Crawl is part of a larger art-historical project in which Dyson revisits the canon of African-American art through an ecological lens. "With Crawl, I was thinking about the plastic, garbage, and waste that goes into our water, the politics of waste," she said. Dyson uses discarded materials as a form of political commentary. "This piece was from a winery—it was used to insulate wine," she explained, pointing to the bubble wrap. "But I’m interested in thinking about how it reflects light and can be used as a surface for watercolor." When Dyson says "watercolor" she doesn't use the term in the traditional sense—it's more a creative reuse of the word. Dyson's watercolor has water, and a metallic surface reflects some color, but there's no pigment. "My goal with Crawl, and the larger art history project, is to re-create these powerful moments in art history, with zero emissions. No energy except the sun."
It's hard to pin down Dyson's practice. Each project has its own aesthetic—in the past she's experimented with design, performance, visual art, archiving, and even landscaping. Dyson explained that she focuses on three primary areas: ecology, identity, and culture.

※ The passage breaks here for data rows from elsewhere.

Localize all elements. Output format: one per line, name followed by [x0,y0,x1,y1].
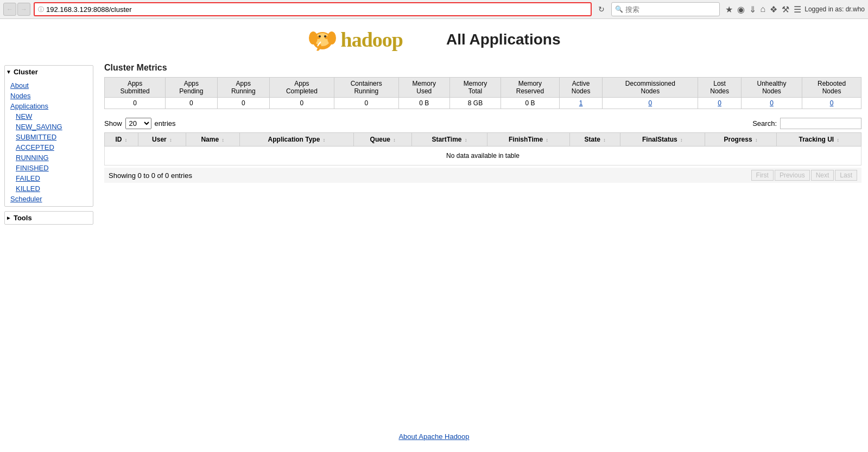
browser-toolbar: ← → ⓘ ↻ 🔍 ★ ◉ ⇓ ⌂ ❖ ⚒ ☰ Logged in as: dr… [0,0,868,18]
tools-section-header[interactable]: ► Tools [5,212,93,224]
tools-label: Tools [14,214,32,222]
download-icon[interactable]: ⇓ [749,4,756,15]
col-header-name[interactable]: Name ↕ [186,133,239,147]
home-icon[interactable]: ⌂ [761,4,766,14]
shield-icon[interactable]: ◉ [737,4,745,15]
sidebar-item-killed[interactable]: KILLED [5,183,93,194]
table-footer: Showing 0 to 0 of 0 entries First Previo… [104,168,861,183]
metric-value-memory-used: 0 B [398,98,449,109]
browser-chrome: ← → ⓘ ↻ 🔍 ★ ◉ ⇓ ⌂ ❖ ⚒ ☰ Logged in as: dr… [0,0,868,19]
nav-buttons: ← → [3,3,30,16]
sidebar-item-new-saving[interactable]: NEW_SAVING [5,122,93,132]
about-apache-hadoop-link[interactable]: About Apache Hadoop [398,432,469,441]
first-page-button[interactable]: First [751,170,774,181]
metric-value-apps-submitted: 0 [105,98,166,109]
metric-value-memory-reserved: 0 B [501,98,560,109]
col-header-tracking-ui[interactable]: Tracking UI ↕ [777,133,861,147]
col-header-progress[interactable]: Progress ↕ [705,133,777,147]
sidebar-item-running[interactable]: RUNNING [5,152,93,163]
sort-icon-user: ↕ [169,137,172,143]
sidebar-item-failed[interactable]: FAILED [5,173,93,183]
show-entries: Show 10 20 25 50 100 entries [104,118,176,129]
sort-icon-progress: ↕ [755,137,758,143]
browser-search-input[interactable] [625,5,701,14]
sidebar-item-new[interactable]: NEW [5,111,93,122]
col-header-starttime[interactable]: StartTime ↕ [412,133,487,147]
main-layout: ▼ Cluster About Nodes Applications NEW N… [0,59,868,424]
metric-header-apps-submitted: AppsSubmitted [105,78,166,98]
hadoop-logo: hadoop [308,24,403,54]
pagination-buttons: First Previous Next Last [751,170,857,181]
back-button[interactable]: ← [3,3,16,16]
metric-header-rebooted-nodes: RebootedNodes [802,78,861,98]
sidebar-item-scheduler[interactable]: Scheduler [5,194,93,204]
bookmark-star-icon[interactable]: ★ [725,4,733,15]
svg-point-7 [324,35,326,37]
metric-header-apps-pending: AppsPending [166,78,217,98]
reload-button[interactable]: ↻ [595,3,608,16]
sidebar: ▼ Cluster About Nodes Applications NEW N… [0,63,98,419]
browser-icons: ★ ◉ ⇓ ⌂ ❖ ⚒ ☰ [725,4,802,15]
address-bar-icon: ⓘ [38,5,44,14]
metric-value-unhealthy-nodes[interactable]: 0 [741,98,802,109]
tools-arrow-icon: ► [6,215,11,221]
cluster-section-header[interactable]: ▼ Cluster [5,66,93,78]
page-wrapper: hadoop All Applications ▼ Cluster About … [0,19,868,449]
page-header: hadoop All Applications [0,19,868,59]
sort-icon-starttime: ↕ [465,137,467,143]
metric-value-decommissioned-nodes[interactable]: 0 [603,98,698,109]
sort-icon-queue: ↕ [393,137,396,143]
hadoop-elephant-icon [308,24,338,54]
sidebar-item-about[interactable]: About [5,80,93,91]
previous-page-button[interactable]: Previous [775,170,810,181]
svg-point-5 [327,31,336,44]
tools-section: ► Tools [4,211,93,225]
address-bar-wrap: ⓘ [34,2,592,16]
entries-select[interactable]: 10 20 25 50 100 [125,118,151,129]
metric-header-apps-completed: AppsCompleted [270,78,334,98]
sort-icon-state: ↕ [603,137,606,143]
menu-icon[interactable]: ☰ [794,4,801,15]
metric-header-memory-used: MemoryUsed [398,78,449,98]
cluster-arrow-icon: ▼ [6,69,11,75]
table-search-input[interactable] [780,118,861,129]
sidebar-item-submitted[interactable]: SUBMITTED [5,132,93,142]
col-header-user[interactable]: User ↕ [138,133,186,147]
col-header-queue[interactable]: Queue ↕ [354,133,412,147]
forward-button[interactable]: → [17,3,30,16]
search-bar-wrap: 🔍 [611,2,720,16]
sidebar-item-applications[interactable]: Applications [5,101,93,111]
metric-value-containers-running: 0 [334,98,398,109]
svg-point-4 [309,31,318,44]
col-header-state[interactable]: State ↕ [570,133,620,147]
no-data-row: No data available in table [105,147,861,165]
metric-header-unhealthy-nodes: UnhealthyNodes [741,78,802,98]
address-bar[interactable] [46,5,587,14]
no-data-cell: No data available in table [105,147,861,165]
extensions-icon[interactable]: ⚒ [782,4,789,15]
sidebar-item-accepted[interactable]: ACCEPTED [5,142,93,152]
sidebar-item-nodes[interactable]: Nodes [5,91,93,101]
metric-value-apps-completed: 0 [270,98,334,109]
sort-icon-finishtime: ↕ [546,137,548,143]
shield2-icon[interactable]: ❖ [770,4,777,15]
metric-value-active-nodes[interactable]: 1 [559,98,603,109]
col-header-id[interactable]: ID ↕ [105,133,138,147]
last-page-button[interactable]: Last [835,170,857,181]
showing-text: Showing 0 to 0 of 0 entries [109,171,192,180]
next-page-button[interactable]: Next [811,170,834,181]
sort-icon-app-type: ↕ [323,137,326,143]
metrics-table: AppsSubmitted AppsPending AppsRunning Ap… [104,77,861,109]
col-header-application-type[interactable]: Application Type ↕ [239,133,354,147]
col-header-finishtime[interactable]: FinishTime ↕ [487,133,570,147]
sidebar-item-finished[interactable]: FINISHED [5,163,93,173]
metric-value-apps-pending: 0 [166,98,217,109]
content-area: Cluster Metrics AppsSubmitted AppsPendin… [98,63,868,419]
show-label: Show [104,119,122,128]
search-icon: 🔍 [615,5,623,13]
metric-header-containers-running: ContainersRunning [334,78,398,98]
col-header-finalstatus[interactable]: FinalStatus ↕ [620,133,705,147]
cluster-label: Cluster [14,68,38,76]
metric-value-lost-nodes[interactable]: 0 [698,98,742,109]
metric-value-rebooted-nodes[interactable]: 0 [802,98,861,109]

Crawl is only one of Dyson's current projects in Chicago. Over the past eight months, she's also designed and built a solar-powered studio at Theaster Gates's Dorchester Projects—Studio South Zero is the first of three structures that Dyson plans to build. Her third project, Shapes We Need, Kitchens We Don't, is a partnership between Dyson, the DuSable Museum, and the Chicago Botanic Garden. Dyson is currently designing a vertical garden that will hold fruits and vegetables from the Botanic Garden's youth farm.